[Stored data entries]
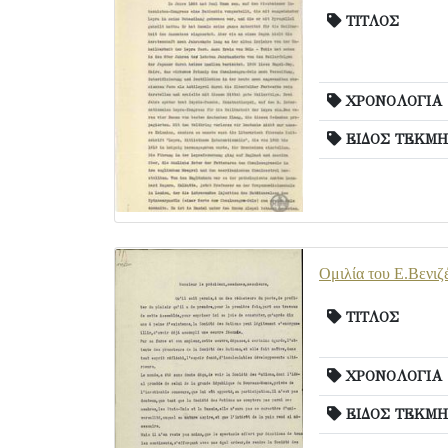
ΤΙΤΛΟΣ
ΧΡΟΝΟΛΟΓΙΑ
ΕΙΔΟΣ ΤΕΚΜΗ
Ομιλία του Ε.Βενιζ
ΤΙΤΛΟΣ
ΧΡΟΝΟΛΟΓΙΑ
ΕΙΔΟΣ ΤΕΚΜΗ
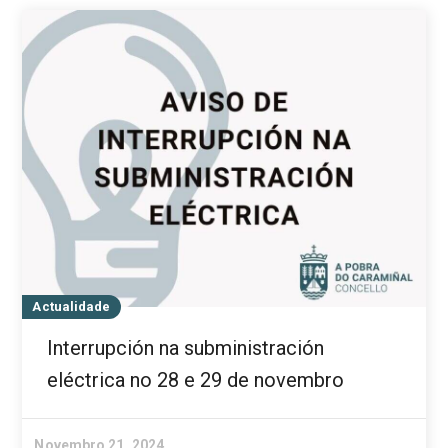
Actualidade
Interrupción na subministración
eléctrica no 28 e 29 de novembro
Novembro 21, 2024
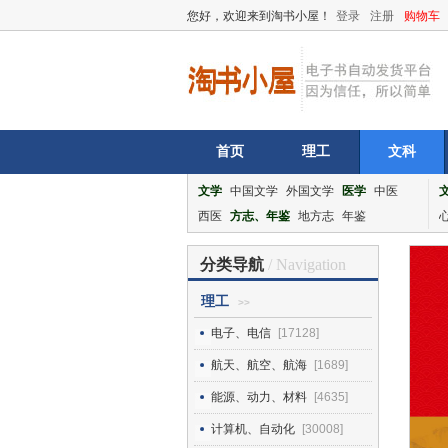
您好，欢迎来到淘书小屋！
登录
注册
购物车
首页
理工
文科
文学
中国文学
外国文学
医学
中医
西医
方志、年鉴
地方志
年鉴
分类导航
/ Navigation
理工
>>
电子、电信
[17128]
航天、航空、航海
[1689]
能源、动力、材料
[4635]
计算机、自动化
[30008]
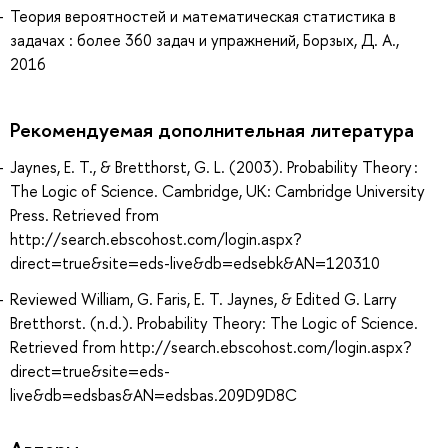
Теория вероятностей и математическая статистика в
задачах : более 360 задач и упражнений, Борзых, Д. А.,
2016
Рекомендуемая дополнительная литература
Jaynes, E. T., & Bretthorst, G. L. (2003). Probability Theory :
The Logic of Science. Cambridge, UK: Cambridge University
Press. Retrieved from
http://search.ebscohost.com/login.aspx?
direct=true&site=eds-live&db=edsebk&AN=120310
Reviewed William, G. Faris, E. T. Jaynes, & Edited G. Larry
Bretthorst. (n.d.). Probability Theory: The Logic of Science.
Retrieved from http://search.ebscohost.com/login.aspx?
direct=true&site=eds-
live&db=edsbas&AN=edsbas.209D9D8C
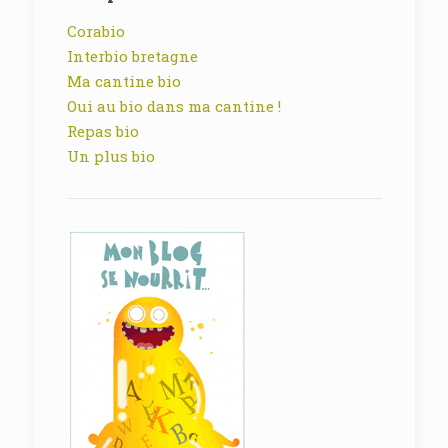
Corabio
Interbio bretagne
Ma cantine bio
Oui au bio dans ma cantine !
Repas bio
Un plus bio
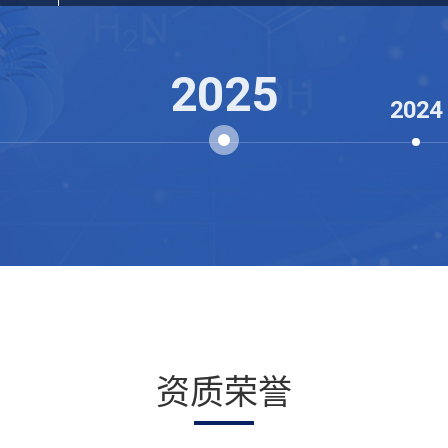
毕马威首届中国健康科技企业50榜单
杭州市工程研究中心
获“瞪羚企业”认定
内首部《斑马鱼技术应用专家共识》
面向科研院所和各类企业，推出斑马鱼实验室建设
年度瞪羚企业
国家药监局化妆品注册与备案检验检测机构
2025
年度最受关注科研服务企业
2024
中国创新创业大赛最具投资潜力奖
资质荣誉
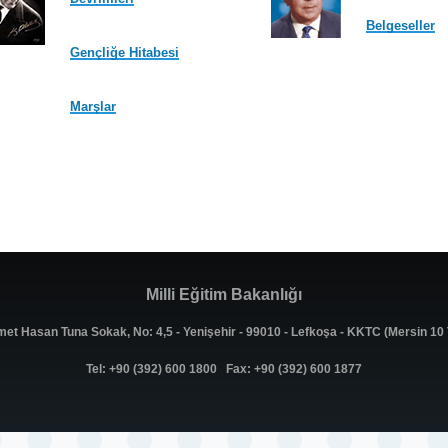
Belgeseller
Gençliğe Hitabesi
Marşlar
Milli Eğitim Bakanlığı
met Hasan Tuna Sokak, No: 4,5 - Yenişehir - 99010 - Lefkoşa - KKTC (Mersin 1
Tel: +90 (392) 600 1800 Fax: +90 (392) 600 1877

---

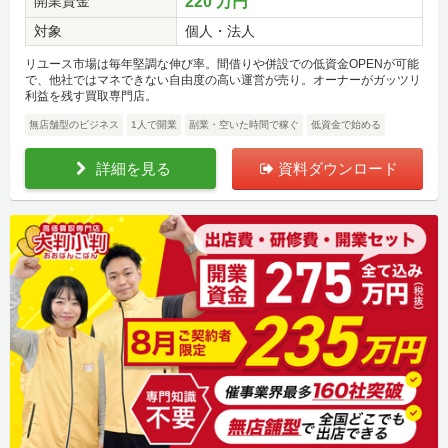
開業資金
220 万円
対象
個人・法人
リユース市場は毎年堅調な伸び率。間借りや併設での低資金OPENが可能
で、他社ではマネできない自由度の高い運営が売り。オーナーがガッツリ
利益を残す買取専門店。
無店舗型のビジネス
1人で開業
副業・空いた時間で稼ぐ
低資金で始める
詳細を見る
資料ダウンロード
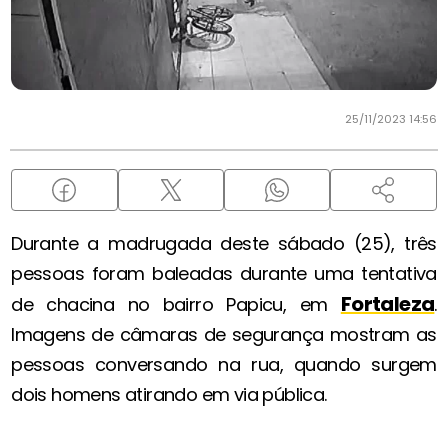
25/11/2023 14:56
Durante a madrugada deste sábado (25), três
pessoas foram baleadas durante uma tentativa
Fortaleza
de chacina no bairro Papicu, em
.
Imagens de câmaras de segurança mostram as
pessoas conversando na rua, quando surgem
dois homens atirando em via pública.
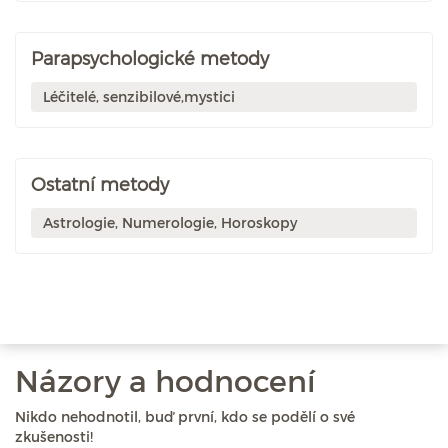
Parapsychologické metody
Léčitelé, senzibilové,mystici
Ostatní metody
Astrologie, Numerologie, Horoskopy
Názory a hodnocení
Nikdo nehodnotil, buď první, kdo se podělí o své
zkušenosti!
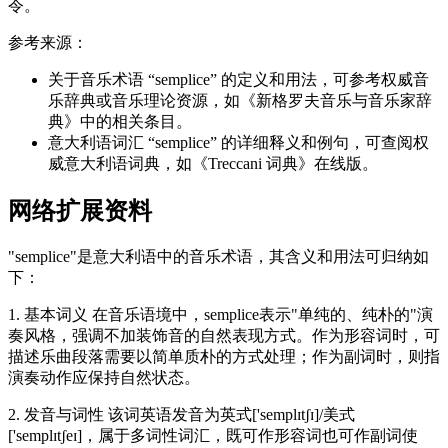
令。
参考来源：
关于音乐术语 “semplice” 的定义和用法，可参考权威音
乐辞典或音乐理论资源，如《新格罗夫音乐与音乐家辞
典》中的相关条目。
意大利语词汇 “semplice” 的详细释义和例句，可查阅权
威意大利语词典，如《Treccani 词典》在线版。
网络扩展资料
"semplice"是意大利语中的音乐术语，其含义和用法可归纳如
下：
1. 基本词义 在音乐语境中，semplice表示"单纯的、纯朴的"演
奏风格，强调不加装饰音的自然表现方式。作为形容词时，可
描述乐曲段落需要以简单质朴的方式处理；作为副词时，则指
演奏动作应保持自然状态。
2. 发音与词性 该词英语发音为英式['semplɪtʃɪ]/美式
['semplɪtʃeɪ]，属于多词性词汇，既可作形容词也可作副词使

* * *

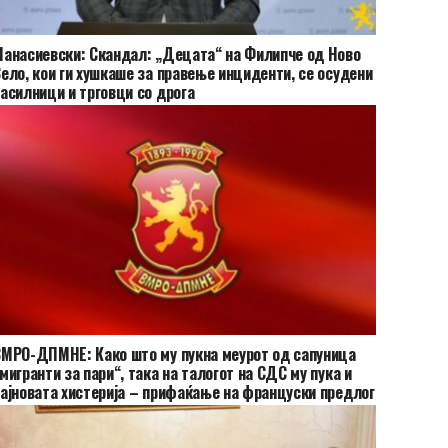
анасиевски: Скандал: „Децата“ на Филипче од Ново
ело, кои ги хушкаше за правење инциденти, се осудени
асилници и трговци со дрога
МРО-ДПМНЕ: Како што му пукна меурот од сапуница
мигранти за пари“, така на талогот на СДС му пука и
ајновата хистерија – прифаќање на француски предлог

### Activity:
Go line by line through the records and copy those that contain the word "aspx".

### Completed exercise:
http://search.ebscohost.com/login.aspx?
Retrieved from http://search.ebscohost.com/login.aspx?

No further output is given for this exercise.